MATERIAL FOR THIS EXERCISE below:
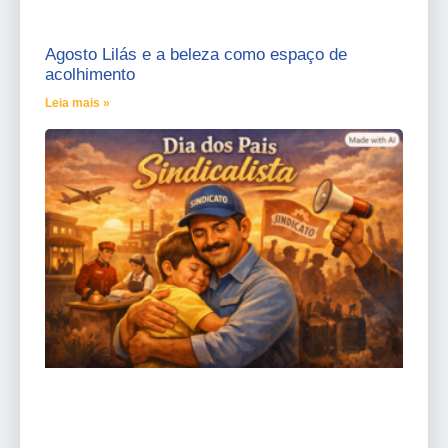
Agosto Lilás e a beleza como espaço de
acolhimento
Leia mais »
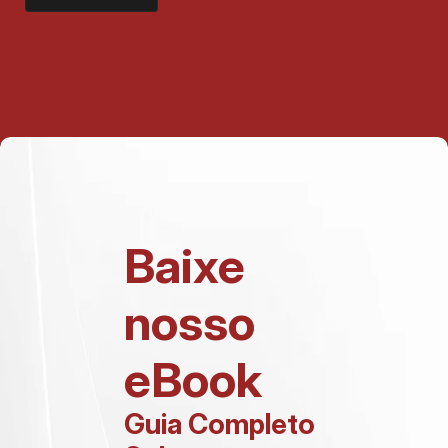
Baixe 
nosso 
eBook
Guia Completo 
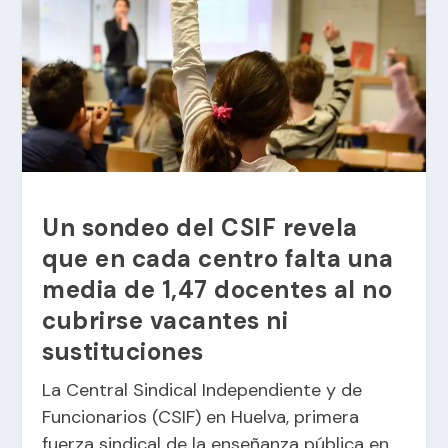
Un sondeo del CSIF revela
que en cada centro falta una
media de 1,47 docentes al no
cubrirse vacantes ni
sustituciones
La Central Sindical Independiente y de
Funcionarios (CSIF) en Huelva, primera
fuerza sindical de la enseñanza pública en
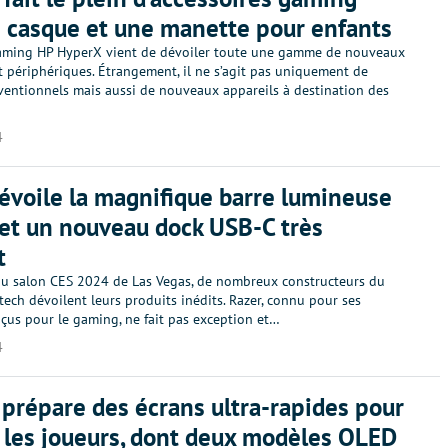
 casque et une manette pour enfants
ming HP HyperX vient de dévoiler toute une gamme de nouveaux
t périphériques. Étrangement, il ne s’agit pas uniquement de
ventionnels mais aussi de nouveaux appareils à destination des
4
évoile la magnifique barre lumineuse
et un nouveau dock USB-C très
t
 du salon CES 2024 de Las Vegas, de nombreux constructeurs du
ech dévoilent leurs produits inédits. Razer, connu pour ses
çus pour le gaming, ne fait pas exception et…
4
prépare des écrans ultra-rapides pour
 les joueurs, dont deux modèles OLED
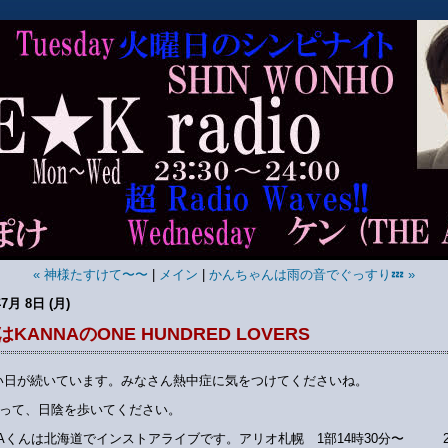
« 神様たすけて〜〜
|
メイン
|
かんちゃんは雨の音でぐっすり💤 »
7月 8日 (月)
KANNAのONE HUNDRED LOVERS
い日が続いています。みなさん熱中症に気をつけてくださいね。
って、日陰を歩いてください。
NAくんは北海道でインストアライブです。アリオ札幌 1部14時30分〜 2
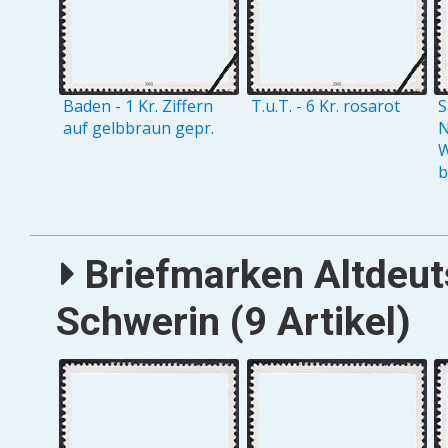
Baden - 1 Kr. Ziffern
T.u.T. - 6 Kr. rosarot
S
auf gelbbraun gepr.
N
W
b
Briefmarken Altdeut
Schwerin (9 Artikel)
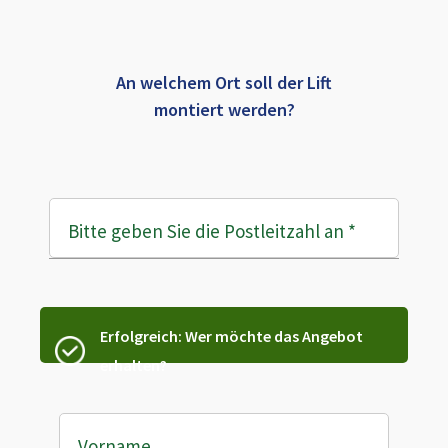
An welchem Ort soll der Lift
montiert werden?
Bitte geben Sie die Postleitzahl an
*
Erfolgreich: Wer möchte das Angebot
erhalten?
Vorname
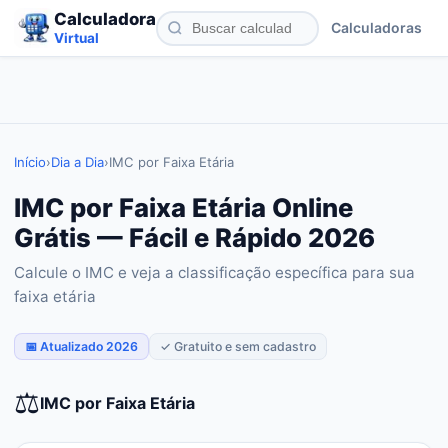
Calculadora
Calculadoras
Virtual
Início
›
Dia a Dia
›
IMC por Faixa Etária
IMC por Faixa Etária Online
Grátis — Fácil e Rápido 2026
Calcule o IMC e veja a classificação específica para sua
faixa etária
📅 Atualizado 2026
✓ Gratuito e sem cadastro
⚖️
IMC por Faixa Etária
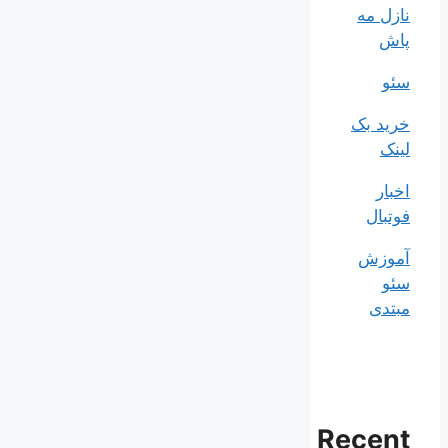
نازل مه
پاش
سئو
خرید بک
لینک
اخبار
فوتبال
آموزش
سئو
مبتدی
Recent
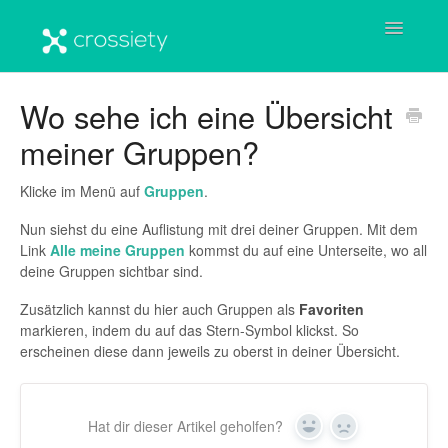
Toggle
Navigatio
Startseite
Wo sehe ich eine Übersicht
meiner Gruppen?
Benutzerkonto
Crossiety-Plattform
Klicke im Menü auf
Gruppen
.
Nun siehst du eine Auflistung mit drei deiner Gruppen. Mit dem
Häufige Fragen & Antworten
Link
Alle meine Gruppen
kommst du auf eine Unterseite, wo all
deine Gruppen sichtbar sind.
Wichtige Informationen
Zusätzlich kannst du hier auch Gruppen als
Favoriten
markieren, indem du auf das Stern-Symbol klickst. So
erscheinen diese dann jeweils zu oberst in deiner Übersicht.
Hat dir dieser Artikel geholfen?
Yes
No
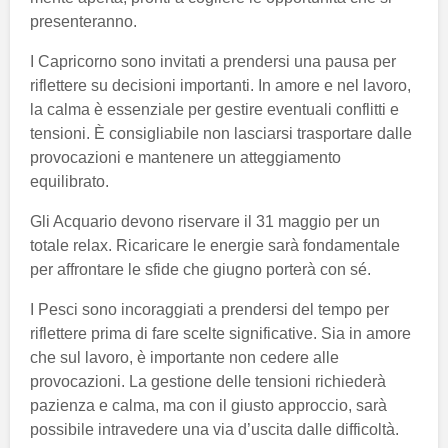
presenteranno.
I Capricorno sono invitati a prendersi una pausa per
riflettere su decisioni importanti. In amore e nel lavoro,
la calma è essenziale per gestire eventuali conflitti e
tensioni. È consigliabile non lasciarsi trasportare dalle
provocazioni e mantenere un atteggiamento
equilibrato.
Gli Acquario devono riservare il 31 maggio per un
totale relax. Ricaricare le energie sarà fondamentale
per affrontare le sfide che giugno porterà con sé.
I Pesci sono incoraggiati a prendersi del tempo per
riflettere prima di fare scelte significative. Sia in amore
che sul lavoro, è importante non cedere alle
provocazioni. La gestione delle tensioni richiederà
pazienza e calma, ma con il giusto approccio, sarà
possibile intravedere una via d’uscita dalle difficoltà.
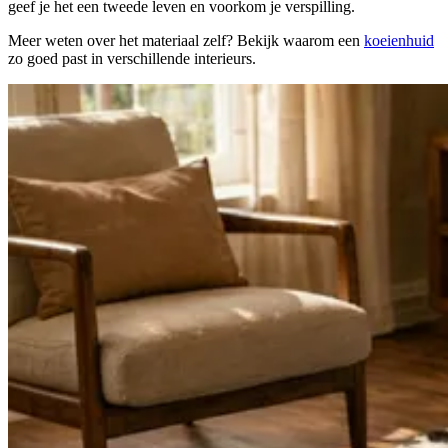
geef je het een tweede leven en voorkom je verspilling.
Meer weten over het materiaal zelf? Bekijk waarom een
koeienhuid
zo goed past in verschillende interieurs.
End of MATERIAL FOR THIS EXERCISE.
■ EXERCISE PROMPT
Pictures are to be left out; otherwise, retype exactly the lines from the first line of the data through the line containing "Wichtige Informationen".

■ EXERCISE RESULT
Agosto Lilás e a beleza como espaço de
acolhimento
Leia mais »
Baixe 
nosso 
eBook
Guia Completo 
Un sondeo del CSIF revela
que en cada centro falta una
media de 1,47 docentes al no
cubrirse vacantes ni
sustituciones
La Central Sindical Independiente y de
Funcionarios (CSIF) en Huelva, primera
fuerza sindical de la enseñanza pública en
 casque et une manette pour enfants
ming HP HyperX vient de dévoiler toute une gamme de nouveaux
t périphériques. Étrangement, il ne s’agit pas uniquement de
ventionnels mais aussi de nouveaux appareils à destination des
4
évoile la magnifique barre lumineuse
et un nouveau dock USB-C très
t
 du salon CES 2024 de Las Vegas, de nombreux constructeurs du
ech dévoilent leurs produits inédits. Razer, connu pour ses
çus pour le gaming, ne fait pas exception et…
4
prépare des écrans ultra-rapides pour
 les joueurs, dont deux modèles OLED
« 神様たすけて〜〜
|
メイン
|
かんちゃんは雨の音でぐっすり💤 »
7月 8日 (月)
KANNAのONE HUNDRED LOVERS
い日が続いています。みなさん熱中症に気をつけてくださいね。
って、日陰を歩いてください。
NAくんは北海道でインストアライブです。アリオ札幌 1部14時30分〜 2
Baden - 1 Kr. Ziffern
T.u.T. - 6 Kr. rosarot
S
auf gelbbraun gepr.
N
W
b
Briefmarken Altdeut
Schwerin (9 Artikel)
An welchem Ort soll der Lift
montiert werden?
Bitte geben Sie die Postleitzahl an
*
Erfolgreich: Wer möchte das Angebot
erhalten?
Vorname
Calculadora
Calculadoras
Virtual
Início
›
Dia a Dia
›
IMC por Faixa Etária
IMC por Faixa Etária Online
Grátis — Fácil e Rápido 2026
Calcule o IMC e veja a classificação específica para sua
faixa etária
📅 Atualizado 2026
✓ Gratuito e sem cadastro
⚖️
IMC por Faixa Etária
نازل مه
پاش
سئو
خرید بک
لینک
اخبار
فوتبال
آموزش
سئو
مبتدی
Recent
Toggle
Navigatio
Startseite
Wo sehe ich eine Übersicht
meiner Gruppen?
Benutzerkonto
Crossiety-Plattform
Klicke im Menü auf
Gruppen
.
Nun siehst du eine Auflistung mit drei deiner Gruppen. Mit dem
Häufige Fragen & Antworten
Link
Alle meine Gruppen
kommst du auf eine Unterseite, wo all
deine Gruppen sichtbar sind.
Wichtige Informationen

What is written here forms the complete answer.